Duval County Public Schools needs $1.08B to revamp, repair all 158 school buildings

$1.08 billion.

That’s how much the Duval County School District needs to get all of its school buildings back in tip-top shape.

The Jacobs Engineering group, hired by the district, worked on a study to help figure out how to solve this problem.

Action News Jax reporter Courtney Cole read through the study. She found there are currently 56 buildings in poor or very poor condition.

Parents Cole spoke with couldn’t believe it.

"This is crazy!" Eisidra Miranda said when she heard the news.

The Duval County School District says their school buildings are some of the oldest in Florida.

The average age of the school buildings is almost 60 years, according to Warren Jones, the vice chair of the Duval County School Board.

"I feel like they need to do a better job on it. These kids need the best of the best,” said Miranda.

Miranda's daughter goes to one of the schools in need of the most renovation: Highlands Elementary School.

Pickett Elementary and Annie R. Morgan Elementary also fall under what the engineering group called the 'replacement' category.

This means those three buildings will  require the most money to repair and maintain—65 percent  (or more) of what it would cost to tear down and re-build it.

Another Highland’s parent told me he doesn't understand why they let the buildings get to this point.

"Most structures have a life expectancy if you're not able to get it fixed up in prime condition, then we need another building,” Joe Walker told Action News Jax.

Seven DCPS buildings fall under the 'good' category, 39 are 'average' and the remaining 56 are 'below average.'

The firm says it would take $1.08 billion to fix all 158 schools across the district.

According to the breakdown of the study, most of the problem areas for the school buildings are:

  • Mechanical: which primarily deals with the heating and cooling of the building
  • Interior
  • Roofing
The school district told Action News Jax maintenance issues have not been addressed because they don't have the money.
Ten years ago the district received $130 million for construction, renovation, and repair.

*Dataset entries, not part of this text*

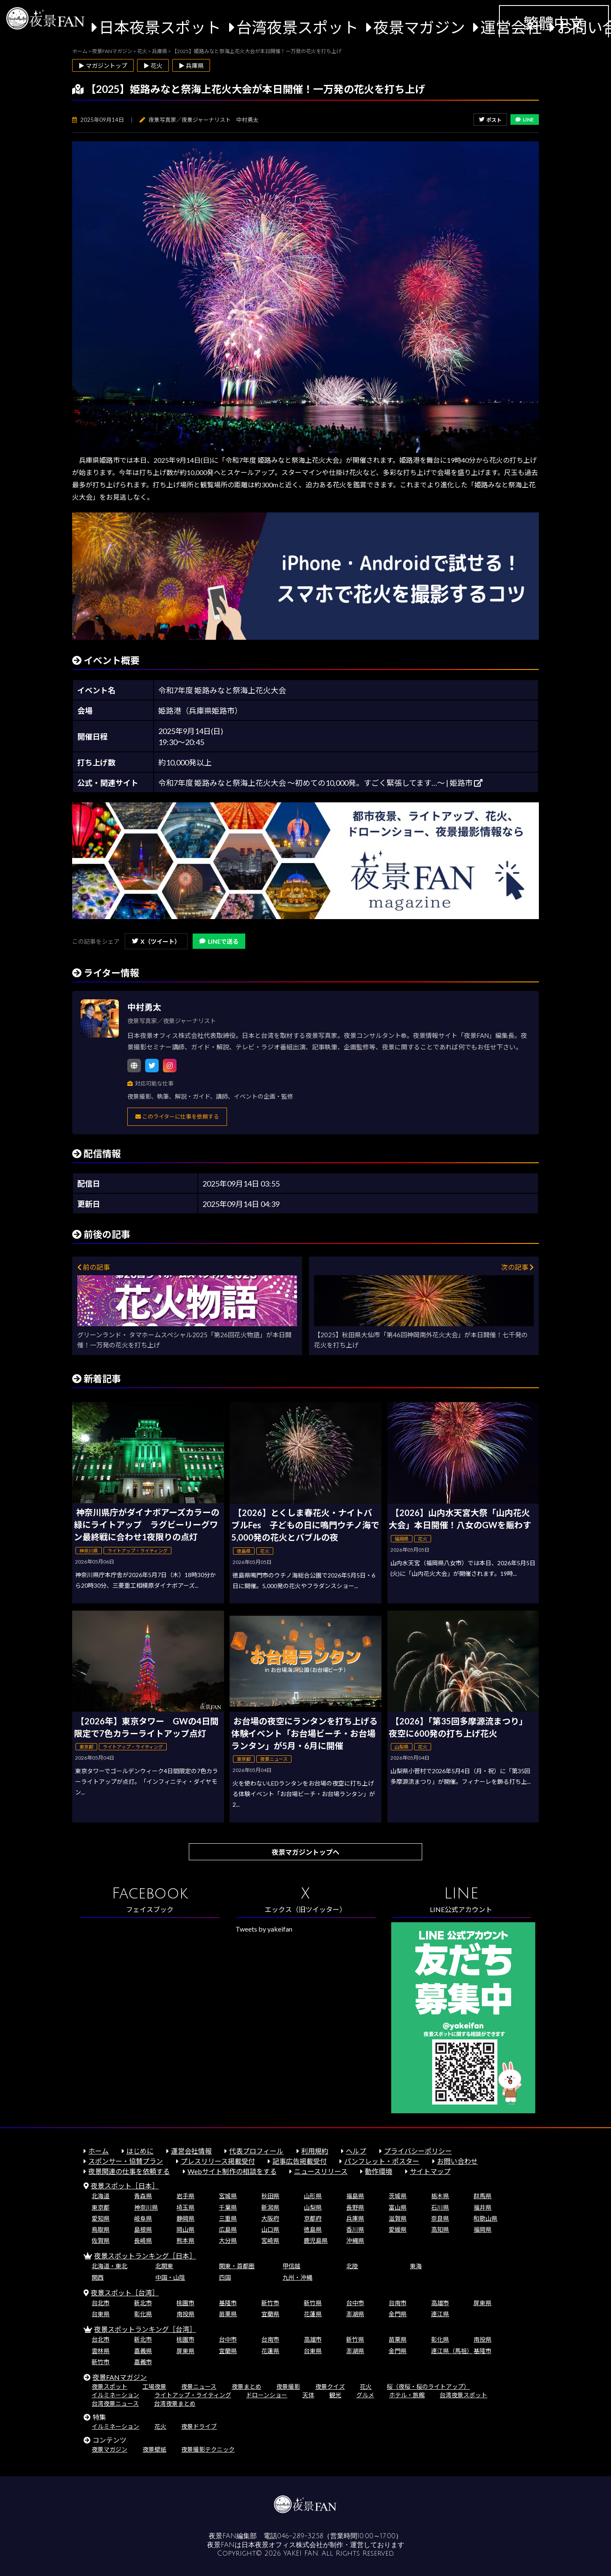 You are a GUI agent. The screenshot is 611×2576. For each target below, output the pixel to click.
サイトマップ (430, 2171)
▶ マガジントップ (102, 65)
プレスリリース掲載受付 (218, 2161)
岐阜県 (143, 2218)
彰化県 (143, 2313)
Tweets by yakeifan (263, 1929)
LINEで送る (218, 941)
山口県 (270, 2229)
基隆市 (228, 2302)
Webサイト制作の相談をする (232, 2171)
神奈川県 (146, 2207)
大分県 (228, 2240)
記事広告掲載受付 (299, 2161)
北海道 (100, 2195)
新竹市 (270, 2302)
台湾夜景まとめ (175, 2403)
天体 (308, 2395)
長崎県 (143, 2240)
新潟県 (270, 2207)
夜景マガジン (419, 27)
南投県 (185, 2313)
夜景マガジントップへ (305, 1852)
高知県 (440, 2229)
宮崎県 (270, 2240)
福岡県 (482, 2229)
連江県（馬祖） (452, 2350)
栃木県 (440, 2195)
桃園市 (185, 2302)
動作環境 (378, 2171)
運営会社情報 (191, 2151)
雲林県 (100, 2350)
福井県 (482, 2207)
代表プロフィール (256, 2151)
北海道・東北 (109, 2265)
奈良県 (440, 2218)
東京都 (100, 2207)
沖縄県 (355, 2240)
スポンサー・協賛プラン (125, 2161)
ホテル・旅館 (407, 2395)
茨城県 (397, 2195)
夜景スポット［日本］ (125, 2186)
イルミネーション (115, 2395)
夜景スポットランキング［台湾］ (145, 2329)
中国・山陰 (170, 2277)
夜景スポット (109, 2386)
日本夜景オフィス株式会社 (282, 2545)
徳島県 (313, 2229)
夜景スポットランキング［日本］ (145, 2256)
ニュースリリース (321, 2171)
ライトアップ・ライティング (192, 2395)
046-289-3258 (300, 2536)
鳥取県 (100, 2229)
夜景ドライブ (199, 2426)
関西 (98, 2277)
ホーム (98, 2151)
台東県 (100, 2313)
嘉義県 (143, 2350)
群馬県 (482, 2195)
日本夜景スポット (160, 27)
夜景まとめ (246, 2386)
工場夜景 (154, 2386)
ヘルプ (356, 2151)
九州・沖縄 (297, 2277)
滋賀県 (397, 2218)
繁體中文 (553, 23)
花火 (366, 2386)
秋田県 (270, 2195)
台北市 (100, 2302)
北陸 (352, 2265)
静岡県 (185, 2218)
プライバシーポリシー (418, 2151)
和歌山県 (485, 2218)
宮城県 (228, 2195)
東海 (416, 2265)
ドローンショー (266, 2395)
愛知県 (100, 2218)
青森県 (143, 2195)
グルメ (365, 2395)
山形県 (313, 2195)
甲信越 (291, 2265)
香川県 (355, 2229)
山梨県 (313, 2207)
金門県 (397, 2313)
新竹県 (313, 2302)
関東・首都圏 (237, 2265)
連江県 (440, 2313)
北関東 (164, 2265)
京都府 (313, 2218)
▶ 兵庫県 (191, 65)
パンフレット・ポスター (381, 2161)
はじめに (140, 2151)
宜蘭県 (270, 2313)
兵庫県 (355, 2218)
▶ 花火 (153, 65)
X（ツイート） (156, 941)
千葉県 (228, 2207)
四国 (225, 2277)
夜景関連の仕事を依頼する (129, 2171)
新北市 (143, 2302)
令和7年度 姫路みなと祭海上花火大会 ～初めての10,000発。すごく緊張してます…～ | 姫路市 (320, 782)
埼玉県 (185, 2207)
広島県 (228, 2229)
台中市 (355, 2302)
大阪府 (270, 2218)
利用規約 (314, 2151)
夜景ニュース (198, 2386)
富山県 (397, 2207)
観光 (335, 2395)
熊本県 (185, 2240)
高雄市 (440, 2302)
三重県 (228, 2218)
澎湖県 (355, 2313)
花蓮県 (313, 2313)
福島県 (355, 2195)
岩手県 (185, 2195)
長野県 (355, 2207)
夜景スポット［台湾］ (125, 2293)
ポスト (490, 120)
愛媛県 (397, 2229)
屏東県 (482, 2302)
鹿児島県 (316, 2240)
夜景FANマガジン (119, 2377)
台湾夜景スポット (297, 27)
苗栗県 (228, 2313)
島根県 (143, 2229)
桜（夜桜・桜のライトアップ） (428, 2386)
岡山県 (185, 2229)
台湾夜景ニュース (115, 2403)
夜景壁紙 (154, 2449)
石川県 (440, 2207)
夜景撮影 (288, 2386)
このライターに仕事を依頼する (177, 1116)
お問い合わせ (457, 2161)
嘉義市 (143, 2361)
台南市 (397, 2302)
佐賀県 (100, 2240)
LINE (525, 119)
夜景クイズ (330, 2386)
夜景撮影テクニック (208, 2449) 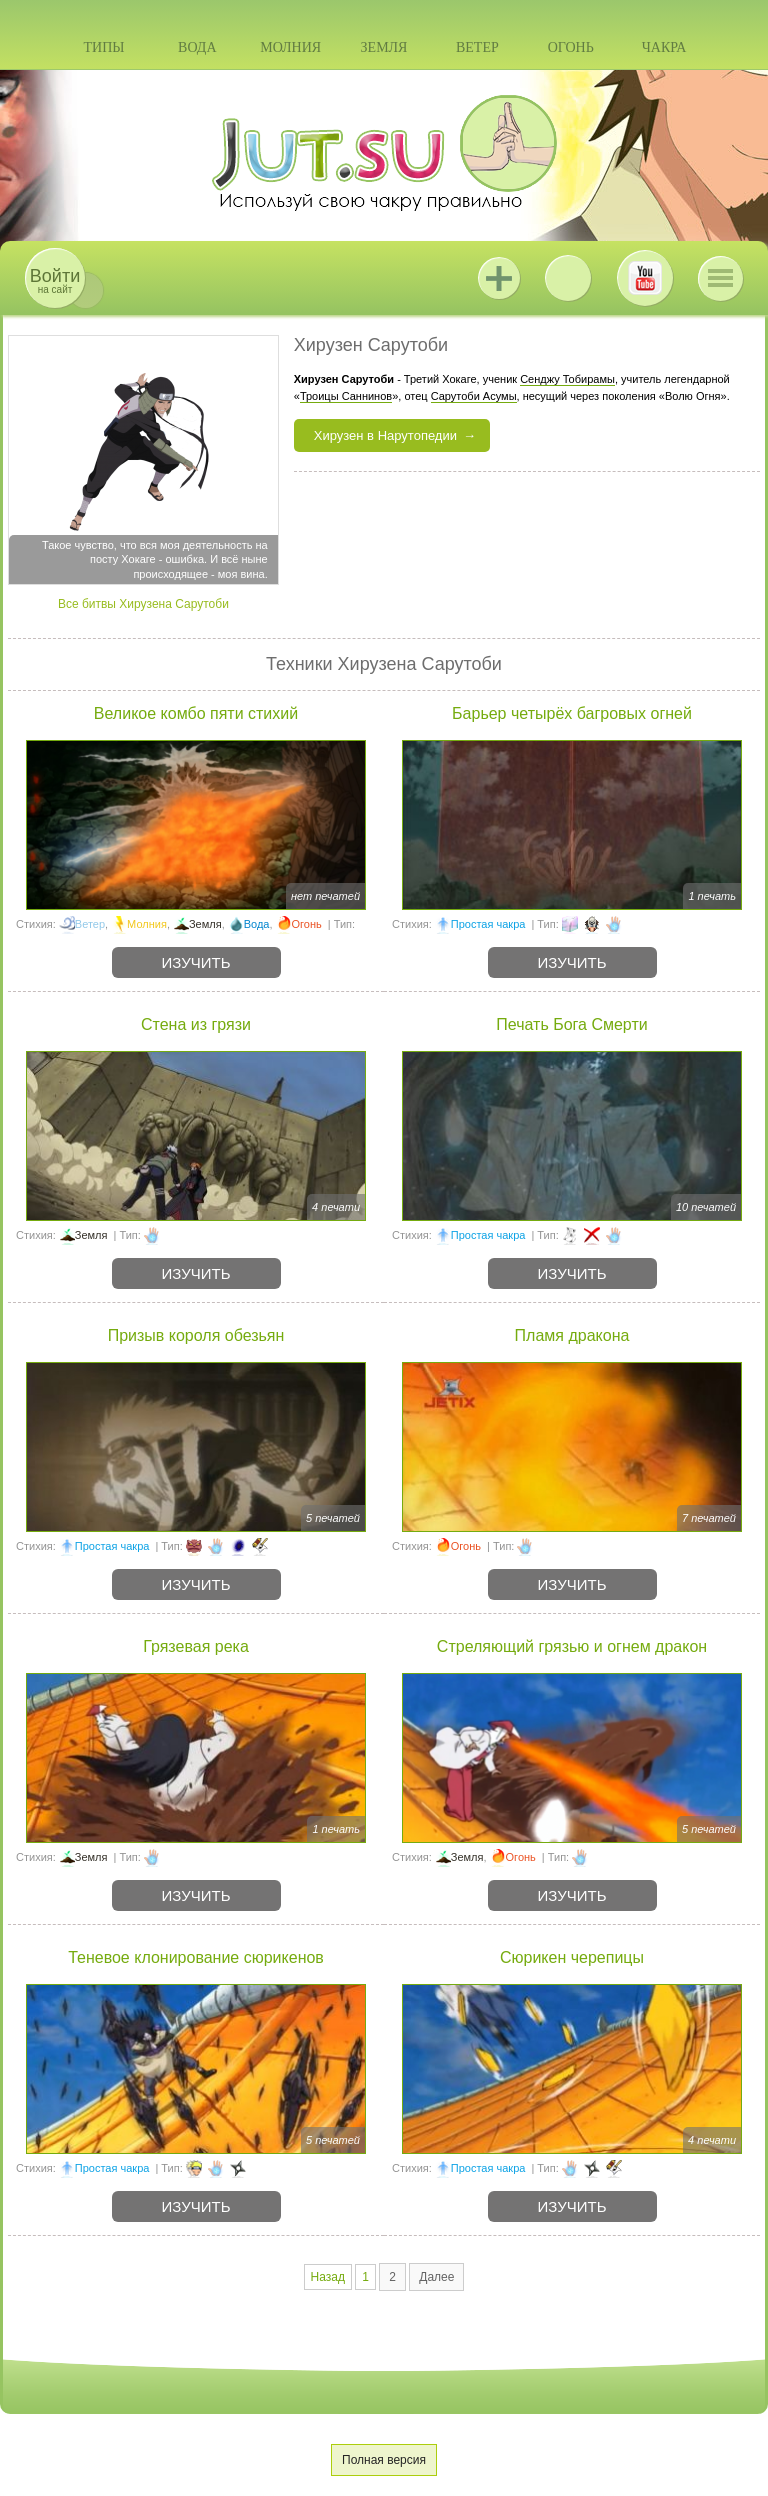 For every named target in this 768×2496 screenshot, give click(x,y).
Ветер (477, 47)
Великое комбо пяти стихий (196, 713)
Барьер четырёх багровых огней (572, 713)
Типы (103, 47)
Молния (290, 47)
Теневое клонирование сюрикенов (196, 1957)
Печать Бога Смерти (571, 1024)
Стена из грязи (196, 1024)
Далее (436, 2277)
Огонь (571, 47)
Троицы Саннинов (346, 396)
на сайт (55, 280)
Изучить (196, 962)
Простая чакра (488, 924)
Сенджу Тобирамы (567, 379)
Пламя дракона (572, 1335)
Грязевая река (196, 1646)
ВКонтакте (568, 278)
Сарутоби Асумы (474, 396)
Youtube (645, 278)
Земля (384, 47)
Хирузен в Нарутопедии (385, 435)
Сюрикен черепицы (572, 1957)
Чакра (664, 47)
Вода (197, 47)
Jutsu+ (499, 278)
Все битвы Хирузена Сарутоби (143, 604)
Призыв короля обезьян (196, 1335)
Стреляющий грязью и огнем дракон (572, 1646) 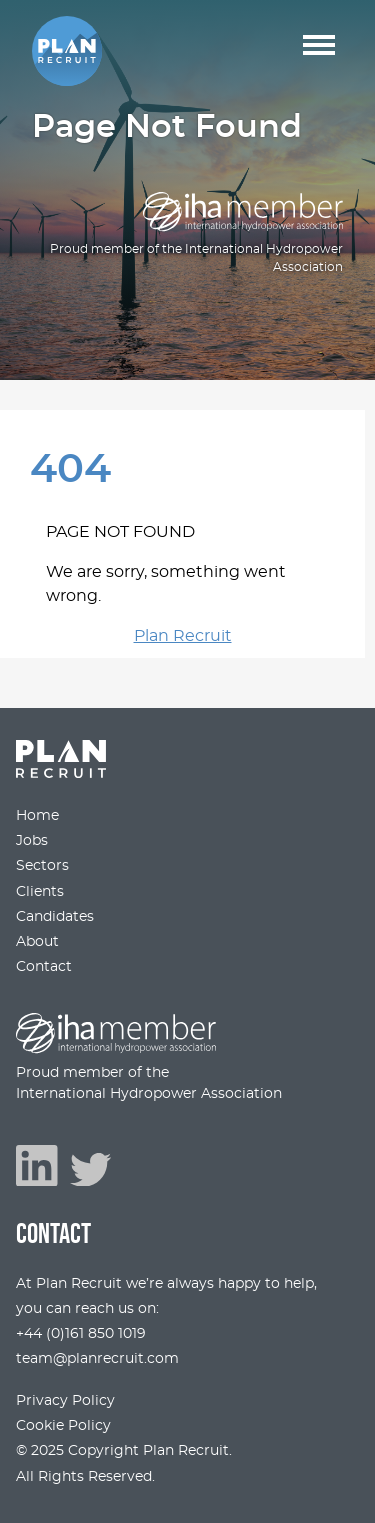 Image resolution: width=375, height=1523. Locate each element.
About (37, 941)
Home (37, 815)
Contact (44, 966)
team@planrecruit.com (97, 1358)
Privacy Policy (65, 1400)
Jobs (32, 840)
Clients (40, 891)
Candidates (55, 916)
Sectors (42, 865)
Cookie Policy (63, 1425)
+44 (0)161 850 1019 (81, 1333)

They now only have about $22 million, and the Duval County School District said this is a result of cuts from the state.

“The board shares a desire to ensure that all children have a safe and effective learning environment. Tuesday’s report from the administration was the first step in a planning process to ensure we can meet that goal in the future.  The report put solid numbers to the condition of our school buildings. In the new year, we will work with the administration to create opportunities for public involvement in this discussion,” Jones said.